Was bleibt, ist der Blick nach vorne: Um einen Ausweg aus diesem „ewigen Prozess mit all seinen Schwierigkeiten“, wie Löw ihn bezeichnete, zu finden, sucht die Stiftung jetzt mit Unterstützung der Stadt nach anderen Möglichkeiten, das Grundstück und den Mittelbau wirtschaftlich zu entwickeln. Bei der Begehung betonte Nicole Rauber-Jung wie bereits bei dem Gespräch im Rathaus: „Es ist sehr gut, dass die Stiftung noch einmal neu denken möchte. Wir als Stadtverwaltung stehen dem Projekt wie bisher unterstützend zur Seite.“ Die Stadt ist an der Schaffung von Wohnraum an dieser Stelle interessiert. Aber auch weitere Konzepte, etwa für die gewerbliche Nutzung, wären denkbar. „Da die Stiftung nun wieder am Anfang steht, kann sie die Weiterentwicklung ganz offen angehen.“ Beziehungsweise muss sie das tun, da die ursprünglichen Pläne finanziell nicht darstellbar sind.

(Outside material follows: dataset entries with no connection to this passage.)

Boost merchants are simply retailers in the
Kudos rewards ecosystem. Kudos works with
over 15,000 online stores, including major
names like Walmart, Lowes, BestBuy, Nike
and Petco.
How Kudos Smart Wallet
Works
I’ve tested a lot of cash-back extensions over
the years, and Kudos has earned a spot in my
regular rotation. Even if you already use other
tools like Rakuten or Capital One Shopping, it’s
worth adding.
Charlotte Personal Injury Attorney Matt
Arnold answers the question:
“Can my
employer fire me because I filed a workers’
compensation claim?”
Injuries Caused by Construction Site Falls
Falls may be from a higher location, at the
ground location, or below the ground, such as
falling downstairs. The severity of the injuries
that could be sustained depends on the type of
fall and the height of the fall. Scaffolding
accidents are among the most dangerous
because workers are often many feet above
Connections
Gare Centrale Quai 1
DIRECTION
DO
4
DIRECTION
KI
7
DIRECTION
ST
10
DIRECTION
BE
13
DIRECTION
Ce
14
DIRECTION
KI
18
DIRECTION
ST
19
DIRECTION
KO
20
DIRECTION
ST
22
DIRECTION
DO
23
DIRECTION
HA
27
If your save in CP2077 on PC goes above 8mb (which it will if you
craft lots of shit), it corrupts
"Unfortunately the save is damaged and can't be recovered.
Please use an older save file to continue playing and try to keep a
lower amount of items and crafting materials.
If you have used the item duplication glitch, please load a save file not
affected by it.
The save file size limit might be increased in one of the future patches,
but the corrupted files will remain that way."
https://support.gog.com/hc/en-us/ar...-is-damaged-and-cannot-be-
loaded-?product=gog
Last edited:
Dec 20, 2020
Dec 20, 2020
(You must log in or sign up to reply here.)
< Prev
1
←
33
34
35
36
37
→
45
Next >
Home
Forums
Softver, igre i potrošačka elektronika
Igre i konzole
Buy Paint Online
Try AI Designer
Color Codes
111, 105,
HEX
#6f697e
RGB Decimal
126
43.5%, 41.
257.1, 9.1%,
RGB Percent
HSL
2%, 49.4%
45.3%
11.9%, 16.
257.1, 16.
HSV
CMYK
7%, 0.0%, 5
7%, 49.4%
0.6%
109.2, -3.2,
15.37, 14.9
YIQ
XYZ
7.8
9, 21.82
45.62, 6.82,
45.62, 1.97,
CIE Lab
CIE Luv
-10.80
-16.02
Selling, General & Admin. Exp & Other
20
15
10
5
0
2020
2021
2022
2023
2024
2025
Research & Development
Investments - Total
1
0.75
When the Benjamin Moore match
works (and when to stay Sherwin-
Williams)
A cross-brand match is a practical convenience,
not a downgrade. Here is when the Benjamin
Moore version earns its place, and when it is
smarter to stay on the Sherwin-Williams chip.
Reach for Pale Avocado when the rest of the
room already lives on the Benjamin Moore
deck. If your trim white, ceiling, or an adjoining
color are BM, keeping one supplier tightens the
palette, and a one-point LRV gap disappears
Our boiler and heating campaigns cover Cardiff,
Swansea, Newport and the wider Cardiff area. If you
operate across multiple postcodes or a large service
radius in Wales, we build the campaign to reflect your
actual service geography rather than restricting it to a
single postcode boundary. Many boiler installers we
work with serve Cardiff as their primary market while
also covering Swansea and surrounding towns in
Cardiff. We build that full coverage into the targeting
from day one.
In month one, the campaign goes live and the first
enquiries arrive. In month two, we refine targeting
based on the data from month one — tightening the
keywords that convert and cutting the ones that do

Bald wird das Gebäude entrümpelt
In einem ersten Schritt steht nun bald die Entrümpelung des weitläufigen Komplexes im Auftrag der Stiftung an. Alleine sie wird die Stiftung wohl einen mittleren fünfstelligen Betrag kosten, schätzt Löw. In „besenreinem“ Zustand soll der verwinkelte Gebäudekomplex attraktiver für mögliche Investoren wirken. Vorgetan hat sich ein solcher bisher nicht - eine zeitnahe Lösung wäre nicht nur für die Stiftung und die Stadt Bensheim wünschenswert. Auch die geschützte Bausubstanz des Gebäudes wäre sicher über (denkmal)pflegerische Zuwendung dankbar - und das nicht nur auf dem Papier.